Pasangan pertama, kita sebut saja A dan B, berlainan sifat satu sama lain. A termasuk murid perempuan yang centil, selalu ceria, dan secara umum sedikit lebih pintar dibanding kembarannya. Tetapi, dari sisi emosinya, si A lebih mudah meledak-ledak. Sedangkan B cenderung tenang, murah senyum, lebih sabar, dan menonjol pada bidang studi matematika.
Pada pasangan kedua (kita sebut saja C dan D), C adalah siswi pendiam, tenang, dan kelihatan ngemong terhadap kembarannya. D lebih kelihatan sebagai siswi yang lebih pandai mendapatkan teman, menyukai kebersamaan, tetapi sensitif.

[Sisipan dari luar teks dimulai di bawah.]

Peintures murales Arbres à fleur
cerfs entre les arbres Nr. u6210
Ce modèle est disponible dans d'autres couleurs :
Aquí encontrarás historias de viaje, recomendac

Dari segi kognitif pun mereka berbeda.
Dari dua contoh di atas kita menyadari, bahwa Tuhan meciptakan manusia dengan ciri-ciri khususnya. Tak akan pernah ada dua makhluk yang tercipta mutlak sama. Pasti masing-masing memiliki kekhasan sendiri-sendiri. Pada anak kembar sekali pun.
Sebagai guru seyogyanya menyadari bahwa murid-murid kita adalah pribadi yang unik. Memiliki kekhususan sendiri-sendiri. Tidak mau disamakan dengan yang lain. Sehingga perlakuan dan individual approach-nya pun harus berbeda-beda.

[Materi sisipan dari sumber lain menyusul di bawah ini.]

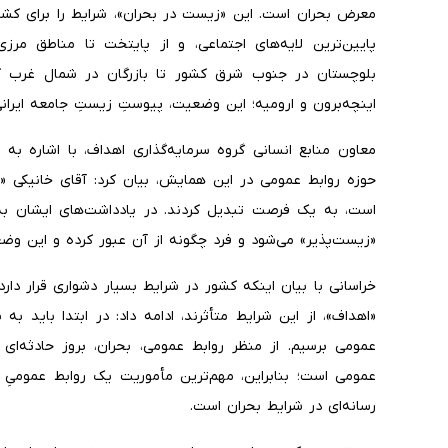
معرض بحران است. این «زیست در بحران»، شرایط را برای کشور
پایین‌ترین لایه‌های اجتماعی، و از پایتخت تا مناطق مرزی
بلوچستان در جنوب شرق کشور تا بازرگان در شمال غرب کشو
اینچه‌برون و ارومیه؛ این وضعیت، پیوستِ زیستِ جامعه ایرا
معاون منابع انسانی گروه سرمایه‌گذاری اهداف، با اشاره به
حوزه روابط عمومی در این همایش، بیان کرد: آقای خانیکی «س
است، به یک فرصت تبدیل کردند. در یادداشت‌های ایشان به
«زیست‌پذیر» می‌شود و فرد چگونه از آن عبور کرده و این وض
خراسانی با بیان اینکه کشور در شرایط بسیار دشواری قرار دارد
«اهداف»، از این شرایط متأثرند، ادامه داد: در ابتدا باید ب
عمومی برسیم. از منظر روابط عمومی، بحران، بروز حادثه‌ای
عمومی است؛ بنابراین، مهم‌ترین مأموریت یک روابط عمومیِ 
رسانه‌ای در شرایط بحران است.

Ada tiga faktor penentu keunikan pribadi siswa, yaitu: keturunan (heredity); lingkungan (environment), dan diri (self). Keturunan menjadi penentu pada pembentukan sifat dan potensi yang relatif sukar berubah dengan pengalaman pembelajaran. Faktor keturunan ini berperan bagi pertumbuhan fisik, mental maupun sifat kepribadian yang diinginkan. Lingkungan meliputi keadaan sosial sekitar, kebiasaan-kebiasaan, tingkat pendidikan, tingkat ekonomi berperan membentuk pribadi anak dari luar. Termasuk juga bahasa yang berfungsi untuk menyerap kebudayaan masyarakat di mana anak tinggal. Sedangkan, faktor diri yaitu kehidupan kejiwaan anak, di dalamnya meliputi: perasaan, usaha, pikiran, pandangan, minat, penilaian, harapan, keyakinan yang berpengaruh pada tujuan atas tindakan yang dilakukan.

Implementasi di Sekolah
Sekolah bisa menyelenggarakan aktivitas belajar karena ada kurikulum yang sudah dibakukan, tetapi masih banyak pihak yang salah mengurai dan menjabarkan (misinterpreted) fungsi kurikulum. Kurikulum selalu hanya dipandang sebagai alat untuk pengembangan kemampuan intelektual anak (proses kognitif): kemampuan berpikir untuk menyelesaikan masalah. Alhasil, dalam praktek guru hanya melihat produk atau hasil dari proses belajar mengajar. Seringkali siswa yang bermasalah dalam belajar tidak tertangani dengan semestinya. Biasanya, cap anak bodoh, anak lemot, anak malas mudah disematkan pada anak-anak yang mengalami masalah prestasi belajar.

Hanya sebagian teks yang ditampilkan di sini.